Our brains are packed with bundles of microscopic “wires” that let distant regions talk to each other. These white matter pathways change from childhood through old age, and are often altered in conditions like dementia and schizophrenia. This study set out to build something like growth charts for these brain highways, so that doctors and researchers can see when an individual brain’s wiring looks typical for their age — and when it does not.

Figure 1. Many brain scans combine to form lifespan charts of how brain wiring changes from childhood to old age.
Figure 1. Many brain scans combine to form lifespan charts of how brain wiring changes from childhood to old age.

Building brain charts from a world of scans

To make these charts, the researchers pooled diffusion MRI scans from 19 international projects, covering more than 54,000 people between 4 and 91 years old. Diffusion MRI tracks how water moves through brain tissue, which reveals how tightly packed and well insulated white matter fibers are. Using a common analysis and quality control pipeline, the team measured several standard indicators of white matter structure in 21 key regions and across the brain’s overall white matter.

From raw data to age based reference ranges

Different hospitals and research centers use different scanners and settings, which can shift the measurements. Instead of throwing away that diversity, the team used a statistical framework called hierarchical Bayesian regression to account for these site and scanner differences while modeling how white matter changes with age and sex. This allowed them to extract smooth lifespan curves and centile bands, much like height and weight charts used in pediatrics, describing how each white matter measure typically rises, peaks, and falls across life.

Figure 2. Lifespan brain wiring charts help highlight which white matter pathways look unusually altered in a single person.
Figure 2. Lifespan brain wiring charts help highlight which white matter pathways look unusually altered in a single person.

How brain wiring ages and what that reveals

The resulting charts showed a consistent picture. A measure that reflects how directionally water moves along fibers tended to increase through childhood and early adulthood, peaking around the late 20s to 30s before declining in later life. Measures linked to how freely water diffuses tended to show the opposite pattern, declining through youth and then increasing again in mid to late adulthood. The timing of these peaks and troughs varied by region and metric, suggesting that some pathways mature earlier and are more stable, while others take longer to develop and may be more vulnerable to age related decline.

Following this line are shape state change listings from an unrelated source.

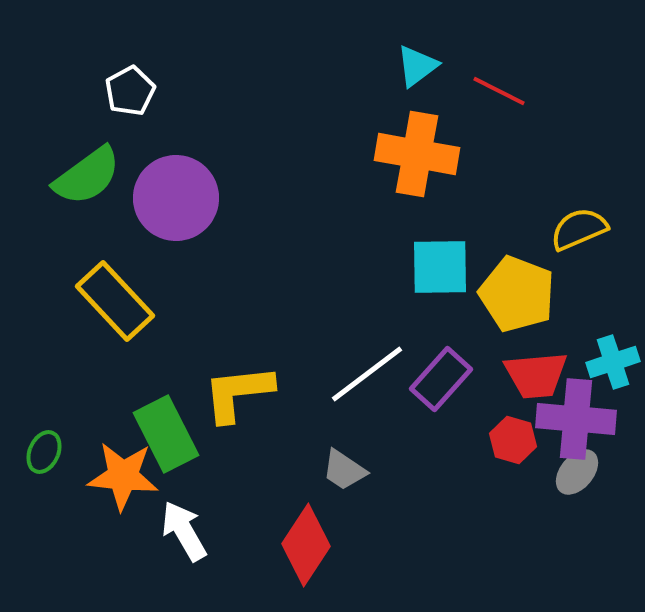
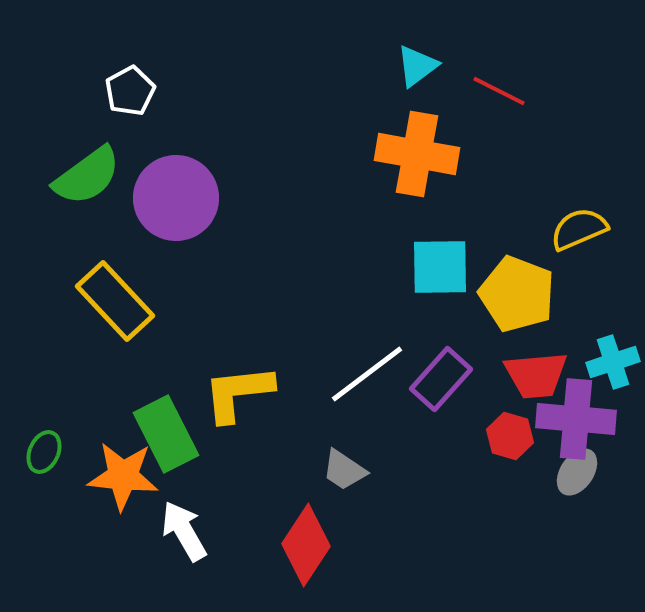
red hexagon: moved 3 px left, 4 px up
gray ellipse: rotated 6 degrees counterclockwise
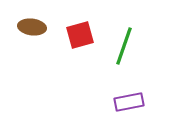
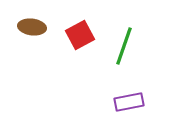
red square: rotated 12 degrees counterclockwise
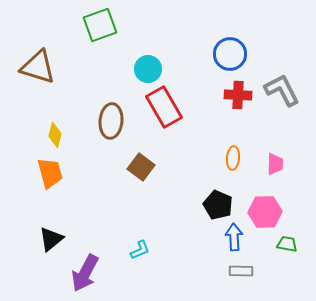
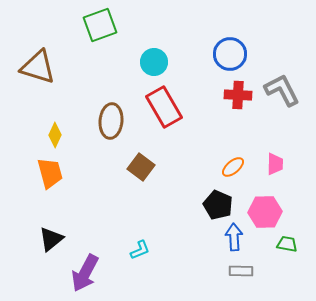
cyan circle: moved 6 px right, 7 px up
yellow diamond: rotated 10 degrees clockwise
orange ellipse: moved 9 px down; rotated 45 degrees clockwise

Testing ideas about development and decline

The authors used these lifespan curves to test theories about “retrogenesis,” the notion that brain systems that develop last in childhood are the first to deteriorate in old age. They found support for a “last in, first out” pattern for several white matter measures: tracts that matured later tended to show faster decline in older age. In contrast, they did not find evidence for a related “gain predicts loss” idea, which suggests that faster early growth should be tied to faster later degeneration. Their results instead indicated that regions that change quickly early in life often reach maturity sooner and then decline more gently.

Spotting hidden problems in individual brains

Beyond mapping typical change, the team showed how the charts can flag unusual patterns in single people. By comparing each person’s measurements to age and sex matched norms, they calculated deviation scores that highlight regions where white matter is unusually damaged or preserved. Applied to people with mild cognitive impairment, dementia, and a genetic deletion that raises schizophrenia risk, these scores revealed clusters of tracts with frequent extreme deviations, especially in pathways linked to memory and communication between brain hemispheres. They also showed how the model can be adapted to new clinics with relatively small numbers of local healthy volunteers.

What this work means for the future

For a layperson, the key message is that we now have large scale “vital signs” for the brain’s wiring, spanning most of the human lifespan. These reference charts make it easier to see when an individual’s white matter looks typical for their age, and when certain pathways may be unusually affected by disease or development. While not yet a routine clinical tool, this framework moves brain imaging toward more personalized assessments, where doctors can look beyond group averages to understand the unique pattern of brain changes in each person.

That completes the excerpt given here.